Una stanza da bagno decadente: lavandino, specchio, finestra ed un mastodontico water bianco al centro della stanza. Questo è l’habitat grottesco allestito sulla scena del Teatro Era per la prima regionale di Giù, nuovo spettacolo teatrale dell’affermata Compagnia Scimone-Sframeli.
Mentre il Padre si taglia la barba, dal water sbucano uno alla volta tre personaggi: il Figlio, Don Carlo e Pasquale, il sagrestano. Il Figlio denuncia al padre il suo malessere verso un mondo, quello del Padre, che si è disinteressato del suo avvenire, facendolo finire giù, nel cesso, a causa degli errori e dell’indifferenza del Padre. Don Carlo invece è un prete scomodo, nelnonsense che non vuole più stare comodo, dietro la sua falsa veste di padre spiritualmente corretto si cela infatti un meschino, come quella parte della Chiesa che ha nascosto gli abusi subiti da minori per opera di preti pedofili. Come le molestie subite per anni da Pasquale, il sagrestano, il quale non ha mai trovato il coraggio di “suonare le campane”, di urlare gli abusi che fin da piccolo ha dovuto subire dal vecchio parroco.
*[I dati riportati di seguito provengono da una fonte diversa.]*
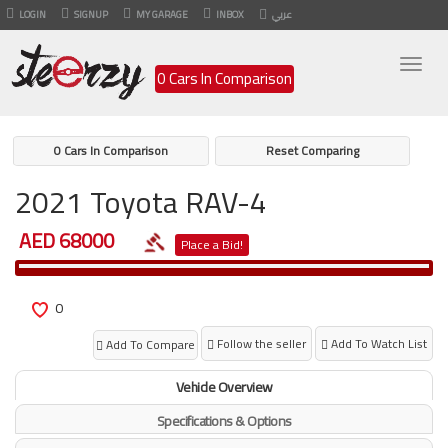
LOGIN
SIGNUP
MY GARAGE
INBOX
عربي
Togg
0 Cars In Comparison
navig
0 Cars In Comparison
Reset Comparing
2021 Toyota RAV-4
AED 68000
Place a Bid!
0
Follow the seller
Add To Watch List
Add To Compare
Vehicle Overview
Specifications & Options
Giù, in fondo al water, i personaggi si liberano, riescono a trovare il coraggio, la forza per denunciare una società corrotta, disumana e putrida come una grande cloaca a cielo aperto.
Ottima prova corale degli attori che sotto la fine regia di Francesco Sframeli, in scena nei panni di un magistrale Don Carlo, mantengono alto il ritmo e di conseguenza l’attenzione del pubblico. I colori dei caratteri, accentuati da una recitazione surreale e suadente, conquistano la scena controbilanciando la staticità dell’azione.
La pungente drammaturgia di Spiro Scimone, surreale e in parte beckettiana (il gabinetto ricorda i bidoni di “Finale di partita”) è un connubio di provocazione, minimalismo e assurdo, in perfetto equilibrio tra il dramma e la commedia, generatrice di un riso mistificatore e amaro. Una varietà di doppi sensi e metafore sul declino dell’umanità, scandita da battute rapide, asciutte, tal volta ripetute, senza finire in luoghi comuni, dipanano il racconto che scorre veloce fino al termine.
Il finale non lascia speranza di risalita a breve, ma la consapevolezza che dentro quel cesso ci stiamo tutti, e ci dovremo stare un bel po’, tra sogni spezzati e beffe subite da una società infetta, che toglie l’aria, che schiaccia l’individuo fino a farlo strisciare giù, nel più infimo e abietto dei posti. Prigionieri scomodi di una maleodorante epoca, non ci rimane che attendere lo scarico del water e sperare in un’emersione collettiva.